Alfredo Bryce Echenique

On va parler maintenant de, Alfredo Bryce, l’auteur d'un des grands classiques de la littérature latinoaméricaine, Un Mundo Para Julius. Ce dernier, ainsi que Vargas Llosa, est un des grands auteurs de l'histoire de la littérature péruvienne. Il a notamment reçu le Premio Nacional de Literatura, le Premio Nacional de Narrativa de España, entre autres.

À la différence de son homologue, son histoire avec la France commence plus tard. Après avoir entamé ses études de droit à l’université San Marcos, il part en 1964, autour de ses 25 ans, grâce à une bourse, pour faire des études en littérature française classique et en littérature française contemporaine à la Sorbonne. Il a ensuite donné des cours à de nombreuses universités dont Paris Nanterre, Paris-Vincennes, entre autres.

ecrivain
@historiaperuana

La période que Bryce Echenique a passée en France a été cruciale pour la formation de son identité personnelle et de sa vision artistique. Contrairement à l’image romantique et idéalisée de Paris souvent décrite dans les romans, Echenique a vécu une expérience « dure » dans la capitale française. Il considère néanmoins qu'il est essentiel pour un Latino-Américain d'être confronté à une ville comme Paris, qui peut être impitoyable, car cela favorise une maturité permettant de dépasser le « sentimentalisme » caractéristique des gens de la région.

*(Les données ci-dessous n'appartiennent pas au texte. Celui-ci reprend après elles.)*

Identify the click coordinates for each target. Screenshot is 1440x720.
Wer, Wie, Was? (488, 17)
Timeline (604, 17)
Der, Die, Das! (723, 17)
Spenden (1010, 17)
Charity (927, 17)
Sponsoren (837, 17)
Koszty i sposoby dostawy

Cela se reflète dans les thèmes littéraires abordés par Bryce Echenique. Dans ses premiers ouvrages, il critique la haute société péruvienne, qu'il dépeint comme raciste, cruelle et injuste. Un exemple notable est "Un mundo para Julius", où, à travers les yeux d'un jeune garçon, Echenique décrit diverses injustices, allant du racisme aux abus sexuels.

Par ailleurs, son expérience difficile en France l'a inspiré à démystifier la vie d'un expatrié dans la capitale française. Dans La vida exagerada de Martín Romaña, il raconte les expériences et les désillusions d’un personnage péruvien face à la vie dans la Ville Lumière. Il révèle un aspect beaucoup plus réaliste et cruel de la réalité d'un Latino-Américain à Paris, mêlant les défis de l'adaptation culturelle à une quête personnelle d'identité et d'épanouissement.

César Vallejo

L’auteur dont il sera question maintenant possède une relation très complexe avec la France. Son séjour à Paris a été constamment associé à la souffrance, la pauvreté et la misère. Cependant, c’est cette dimension de sa personne qui a créé autour de lui une mystique, laquelle, associée à la magnificence de ses œuvres, l’a élevé au rang de l’un des poètes les plus importants du XXe siècle.

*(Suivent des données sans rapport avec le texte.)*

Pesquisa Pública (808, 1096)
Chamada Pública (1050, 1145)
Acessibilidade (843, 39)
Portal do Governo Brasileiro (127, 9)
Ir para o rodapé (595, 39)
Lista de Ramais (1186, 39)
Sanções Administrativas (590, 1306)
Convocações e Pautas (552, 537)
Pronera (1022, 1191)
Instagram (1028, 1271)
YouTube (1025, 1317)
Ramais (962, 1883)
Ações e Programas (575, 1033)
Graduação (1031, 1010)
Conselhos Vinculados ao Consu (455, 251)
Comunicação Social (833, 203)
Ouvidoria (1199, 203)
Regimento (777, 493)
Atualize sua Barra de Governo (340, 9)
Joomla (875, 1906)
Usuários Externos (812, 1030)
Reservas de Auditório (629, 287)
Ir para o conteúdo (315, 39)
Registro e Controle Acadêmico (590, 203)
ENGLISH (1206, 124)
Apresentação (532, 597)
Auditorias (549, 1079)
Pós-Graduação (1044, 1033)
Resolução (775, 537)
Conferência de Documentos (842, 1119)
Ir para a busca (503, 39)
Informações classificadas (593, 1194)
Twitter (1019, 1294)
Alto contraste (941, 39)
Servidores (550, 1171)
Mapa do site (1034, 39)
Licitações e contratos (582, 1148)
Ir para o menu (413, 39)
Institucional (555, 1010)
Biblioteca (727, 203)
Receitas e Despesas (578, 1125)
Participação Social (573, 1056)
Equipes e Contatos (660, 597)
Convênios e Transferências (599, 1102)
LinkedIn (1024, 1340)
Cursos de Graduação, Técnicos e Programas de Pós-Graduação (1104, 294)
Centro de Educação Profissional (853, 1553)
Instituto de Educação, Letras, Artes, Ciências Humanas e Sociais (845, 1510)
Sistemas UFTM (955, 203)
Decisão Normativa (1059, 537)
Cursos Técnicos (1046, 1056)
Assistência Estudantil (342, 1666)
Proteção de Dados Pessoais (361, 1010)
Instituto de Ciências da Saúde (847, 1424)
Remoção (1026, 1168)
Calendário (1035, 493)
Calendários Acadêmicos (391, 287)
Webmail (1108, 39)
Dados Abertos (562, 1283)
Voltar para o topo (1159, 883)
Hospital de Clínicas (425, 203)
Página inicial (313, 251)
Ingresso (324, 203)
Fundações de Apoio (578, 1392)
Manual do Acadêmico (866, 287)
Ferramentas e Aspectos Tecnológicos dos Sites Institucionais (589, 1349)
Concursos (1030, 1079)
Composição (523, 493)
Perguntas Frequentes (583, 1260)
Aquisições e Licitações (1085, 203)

Avant même son arrivée en France, Vallejo avait déjà une vie compliquée. Il avait connu un séjour éphémère en prison à la suite d’une fausse accusation d’avoir provoqué un incendie. De plus, l’échec face au public de l’époque de son recueil de poésie Trilce, qui deviendra plus tard un classique de la poésie d’avant-garde, avait été une grande déception pour lui.

On n’est pas sûr si c’est à cause de ces événements ou simplement par curiosité intellectuelle que Vallejo décide de partir en Europe. Il arrive à Paris en 1923, à l’âge de 31 ans pour ne plus jamais retourner au Pérou.

ecrivain
@Suzy Hazelwood

Toutefois, la réalité est que la péripétie de Vallejo au Vieux Continent se résume en grande partie à la misère. Pour subsister, il travaille comme pigiste dans divers journaux, et sans domicile fixe, il se déplace d’un hôtel à un autre. On dit même qu’il a dû dormir dans les rues à certaines occasions. Ceci exacerbe la dimension obscure qui existait déjà en lui, faisant de la mort, de la souffrance et des injustices ses sujets de prédilection dans ses poèmes, qui seront, pour la plupart, publiés posthumément.

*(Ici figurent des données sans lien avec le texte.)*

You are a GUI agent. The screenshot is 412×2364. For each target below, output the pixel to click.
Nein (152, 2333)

« Je mourrai à Paris, un jour d’averse, Un jour dont j’ai déjà le souvenir.

Je mourrai à Paris — j’en ai pas honte — Peut-être un jeudi d’automne. »

C’est ainsi que Vallejo commence son poème Pierre noire sur pierre blanche. Et effectivement il ne s’était pas trompé, puisque c’est à Paris que le génie incompris péruvien trouva la mort, non pas un jeudi d’automne comme il l’avait prédit, mais bien un jour pluvieux, gris et triste, à l’image de sa vie.